* Exercise:
Please copy the last part of the entries exactly: the line that has "六本木・麻布(4) (233, 661)" and every line up to and including the end, nothing more.
Dataset records Block Start
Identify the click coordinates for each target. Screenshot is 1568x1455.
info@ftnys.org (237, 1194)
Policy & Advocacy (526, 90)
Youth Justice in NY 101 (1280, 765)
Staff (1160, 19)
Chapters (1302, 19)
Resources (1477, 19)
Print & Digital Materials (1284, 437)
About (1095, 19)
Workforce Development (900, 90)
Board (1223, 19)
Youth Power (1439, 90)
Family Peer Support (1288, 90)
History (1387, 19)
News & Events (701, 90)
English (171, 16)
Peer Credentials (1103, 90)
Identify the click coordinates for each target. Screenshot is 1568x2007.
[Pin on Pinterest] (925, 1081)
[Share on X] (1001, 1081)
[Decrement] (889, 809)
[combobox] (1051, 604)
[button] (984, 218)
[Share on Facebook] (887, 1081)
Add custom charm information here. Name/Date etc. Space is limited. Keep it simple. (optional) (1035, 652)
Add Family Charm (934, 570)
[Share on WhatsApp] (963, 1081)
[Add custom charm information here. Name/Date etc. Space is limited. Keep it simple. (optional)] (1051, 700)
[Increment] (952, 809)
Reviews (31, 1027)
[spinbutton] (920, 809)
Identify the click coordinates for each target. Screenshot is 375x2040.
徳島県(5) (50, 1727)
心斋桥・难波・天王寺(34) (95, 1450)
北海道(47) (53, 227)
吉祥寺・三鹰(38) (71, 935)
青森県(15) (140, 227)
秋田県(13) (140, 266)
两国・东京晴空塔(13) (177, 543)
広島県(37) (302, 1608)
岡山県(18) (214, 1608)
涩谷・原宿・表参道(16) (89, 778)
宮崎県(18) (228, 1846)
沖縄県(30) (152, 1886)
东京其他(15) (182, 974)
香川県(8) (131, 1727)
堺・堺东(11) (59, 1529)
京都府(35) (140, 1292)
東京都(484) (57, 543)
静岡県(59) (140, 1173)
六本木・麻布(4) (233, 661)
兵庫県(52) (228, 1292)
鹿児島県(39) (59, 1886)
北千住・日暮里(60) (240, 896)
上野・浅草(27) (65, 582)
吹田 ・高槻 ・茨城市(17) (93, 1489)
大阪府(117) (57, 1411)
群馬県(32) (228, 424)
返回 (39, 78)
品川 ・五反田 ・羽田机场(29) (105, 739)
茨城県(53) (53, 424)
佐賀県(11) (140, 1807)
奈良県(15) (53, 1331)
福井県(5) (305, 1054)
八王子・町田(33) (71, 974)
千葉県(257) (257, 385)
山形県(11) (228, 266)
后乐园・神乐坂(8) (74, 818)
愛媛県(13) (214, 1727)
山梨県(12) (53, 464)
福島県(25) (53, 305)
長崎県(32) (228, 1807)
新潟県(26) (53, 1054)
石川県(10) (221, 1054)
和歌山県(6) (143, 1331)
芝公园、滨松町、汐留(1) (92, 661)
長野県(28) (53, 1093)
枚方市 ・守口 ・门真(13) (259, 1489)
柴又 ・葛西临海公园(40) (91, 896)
Dataset records Block End
* Solution:
六本木・麻布(4) (233, 661)
兵庫県(52) (228, 1292)
鹿児島県(39) (59, 1886)
北千住・日暮里(60) (240, 896)
上野・浅草(27) (65, 582)
吹田 ・高槻 ・茨城市(17) (93, 1489)
大阪府(117) (57, 1411)
群馬県(32) (228, 424)
返回 (39, 78)
品川 ・五反田 ・羽田机场(29) (105, 739)
茨城県(53) (53, 424)
佐賀県(11) (140, 1807)
奈良県(15) (53, 1331)
福井県(5) (305, 1054)
八王子・町田(33) (71, 974)
千葉県(257) (257, 385)
山形県(11) (228, 266)
后乐园・神乐坂(8) (74, 818)
愛媛県(13) (214, 1727)
山梨県(12) (53, 464)
福島県(25) (53, 305)
長崎県(32) (228, 1807)
新潟県(26) (53, 1054)
石川県(10) (221, 1054)
和歌山県(6) (143, 1331)
芝公园、滨松町、汐留(1) (92, 661)
長野県(28) (53, 1093)
枚方市 ・守口 ・门真(13) (259, 1489)
柴又 ・葛西临海公园(40) (91, 896)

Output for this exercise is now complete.